First, we derive a structural mechanics model which is based upon a combination of classical lamination theory with an Euler-Bernoulli and shear flow theory applied to composite beams. The development of this simplified structural model was motivated by the need for an accurate and computationally efficient method that is suitable for parametric design and optimization studies of composite blades. An important characteristic of this structural model is its ability to handle complex geometric shapes and isotropic or anisotropic composite layups.
After validating our simplified structural model, we formulate a structural optimization problem which determines an optimal layup of composite materials within the blade. For a specified design load, the objective of the structural optimization is to minimize the blade’s mass while satisfying constraints on maximum allowable stress, blade tip deflection, buckling, and placement of blade natural frequencies.
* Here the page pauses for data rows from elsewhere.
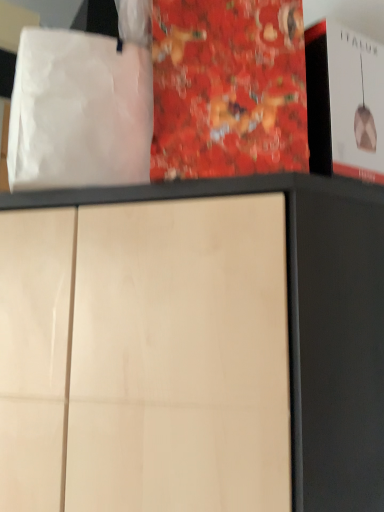 What do you see at coordinates (79, 112) in the screenshot?
I see `white paper bag at upper left` at bounding box center [79, 112].

Where is `white paper bag at upper left`? The height and width of the screenshot is (512, 384). white paper bag at upper left is located at coordinates (79, 112).

Measure the distance between point (60, 57) and camera.

Point (60, 57) is 28.43 inches from camera.

At what (x,y) coordinates should I click in order to perform the action: click on red glossy book at center. Please return your answer as a coordinate pair (x, y). Image resolution: width=384 pixels, height=512 pixels. Looking at the image, I should click on (228, 88).

What do you see at coordinates (228, 88) in the screenshot? I see `red glossy book at center` at bounding box center [228, 88].

The width and height of the screenshot is (384, 512). Find the location of `white paper bag at upper left`. white paper bag at upper left is located at coordinates (79, 112).

Considering the positions of objects red glossy book at center and white paper bag at upper left in the image provided, who is more to the right, red glossy book at center or white paper bag at upper left?

red glossy book at center.

Does red glossy book at center lie in front of white paper bag at upper left?

No, it is not.

Is point (200, 166) positioned before point (32, 40)?

Yes, it is.

From the image's perspective, is red glossy book at center positioned above or below white paper bag at upper left?

Clearly, from the image's perspective, red glossy book at center is above white paper bag at upper left.

Consider the image. From a real-world perspective, is red glossy book at center below white paper bag at upper left?

Incorrect, from a real-world perspective, red glossy book at center is higher than white paper bag at upper left.

Between red glossy book at center and white paper bag at upper left, which one has smaller width?

Thinner between the two is red glossy book at center.

Which of these two, red glossy book at center or white paper bag at upper left, stands shorter?

With less height is white paper bag at upper left.

Can you confirm if red glossy book at center is bigger than white paper bag at upper left?

Yes, red glossy book at center is bigger than white paper bag at upper left.

Is red glossy book at center inside or outside of white paper bag at upper left?

red glossy book at center lies outside white paper bag at upper left.

Is red glossy book at center beside white paper bag at upper left?

No, red glossy book at center is not making contact with white paper bag at upper left.

Could you tell me if red glossy book at center is facing white paper bag at upper left?

No, red glossy book at center is not facing towards white paper bag at upper left.

How many degrees apart are the facing directions of red glossy book at center and white paper bag at upper left?

24.1 degrees separate the facing orientations of red glossy book at center and white paper bag at upper left.

Find the location of `paperback book on the right of white paper bag at upper left`. paperback book on the right of white paper bag at upper left is located at coordinates (228, 88).

Considering the relative positions of white paper bag at upper left and red glossy book at center in the image provided, is white paper bag at upper left to the left of red glossy book at center from the viewer's perspective?

Yes.

Which object is closer to the camera, white paper bag at upper left or red glossy book at center?

white paper bag at upper left is more forward.

Considering the positions of point (113, 121) and point (227, 174), is point (113, 121) closer or farther from the camera than point (227, 174)?

Point (113, 121).

Consider the image. From the image's perspective, which is above, white paper bag at upper left or red glossy book at center?

red glossy book at center, from the image's perspective.

Looking at this image, from a real-world perspective, is white paper bag at upper left positioned above or below red glossy book at center?

white paper bag at upper left is situated lower than red glossy book at center in the real world.

From the picture: Is white paper bag at upper left thinner than red glossy book at center?

In fact, white paper bag at upper left might be wider than red glossy book at center.

From their relative heights in the image, would you say white paper bag at upper left is taller or shorter than red glossy book at center?

Considering their sizes, white paper bag at upper left has less height than red glossy book at center.

Based on the photo, who is bigger, white paper bag at upper left or red glossy book at center?

red glossy book at center.

Would you say red glossy book at center is part of white paper bag at upper left's contents?

No.

Is white paper bag at upper left positioned far away from red glossy book at center?

That's not correct — white paper bag at upper left is a little close to red glossy book at center.

Is red glossy book at center at the back of white paper bag at upper left?

No.

Can you tell me how much white paper bag at upper left and red glossy book at center differ in facing direction?

There is a 24.1-degree angle between the facing directions of white paper bag at upper left and red glossy book at center.

How much distance is there between white paper bag at upper left and red glossy book at center?

white paper bag at upper left and red glossy book at center are 5.64 inches apart from each other.

Identify the location of tote bag below the red glossy book at center (from the image's perspective). (79, 112).

Image resolution: width=384 pixels, height=512 pixels. I want to click on paperback book above the white paper bag at upper left (from a real-world perspective), so click(x=228, y=88).

I want to click on paperback book behind the white paper bag at upper left, so click(228, 88). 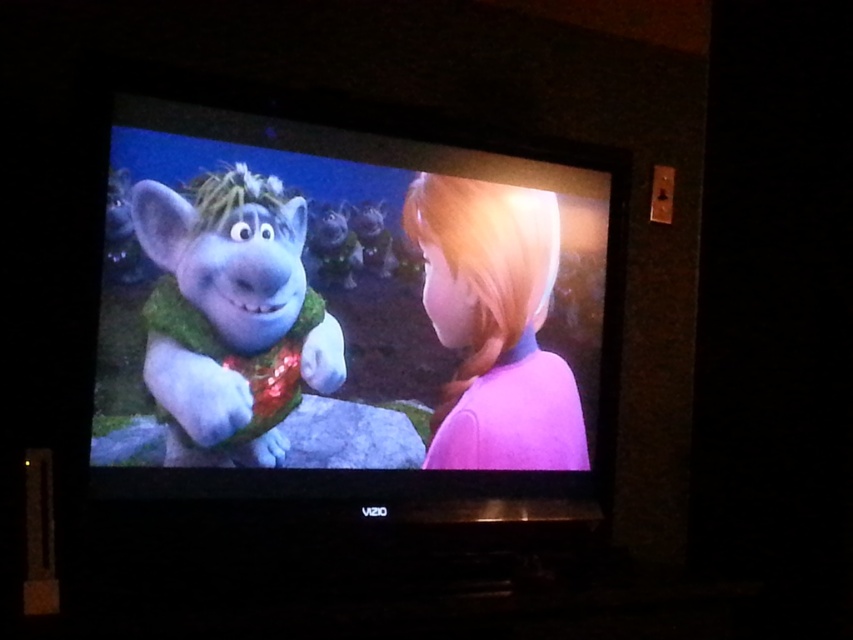 Can you confirm if shiny green fur at center is positioned above blonde hair at right?

Yes.

Who is taller, shiny green fur at center or blonde hair at right?

With more height is shiny green fur at center.

Find the location of a particular element. The height and width of the screenshot is (640, 853). shiny green fur at center is located at coordinates (341, 300).

Who is more distant from viewer, (x=199, y=125) or (x=190, y=362)?

The point (x=199, y=125) is behind.

Is point (335, 436) farther from camera compared to point (236, 260)?

Yes, it is.

Where is `shiny green fur at center`? shiny green fur at center is located at coordinates (341, 300).

Does fluffy green scarf at left have a smaller size compared to blonde hair at right?

Indeed, fluffy green scarf at left has a smaller size compared to blonde hair at right.

Between fluffy green scarf at left and blonde hair at right, which one has more height?

blonde hair at right

Locate an element on the screen. This screenshot has height=640, width=853. fluffy green scarf at left is located at coordinates (230, 316).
We demonstrate this optimization methodology to produce a hypothetical design for a composite blade of a utility-scale horizontal-axis hydrokinetic turbine operating in the Admiralty Inlet of Puget Sound, Washington, USA. This particular blade design uses a combination of E-glass, carbon fiber, and foam composite materials. In solving this structural optimization problem, we compare the efficiency of two deterministic optimization algorithms (gradient search and pattern search) and a stochastic particle swarm algorithm.
Finally, we quantify the effects that uncertain material properties can have on the structural performance of composite blades and provide an estimate of the probability of structural failure for a given design. Studying the relationships between material properties and structural performance provides further insights into creating higher-performance, more reliable, and cheaper turbine blades.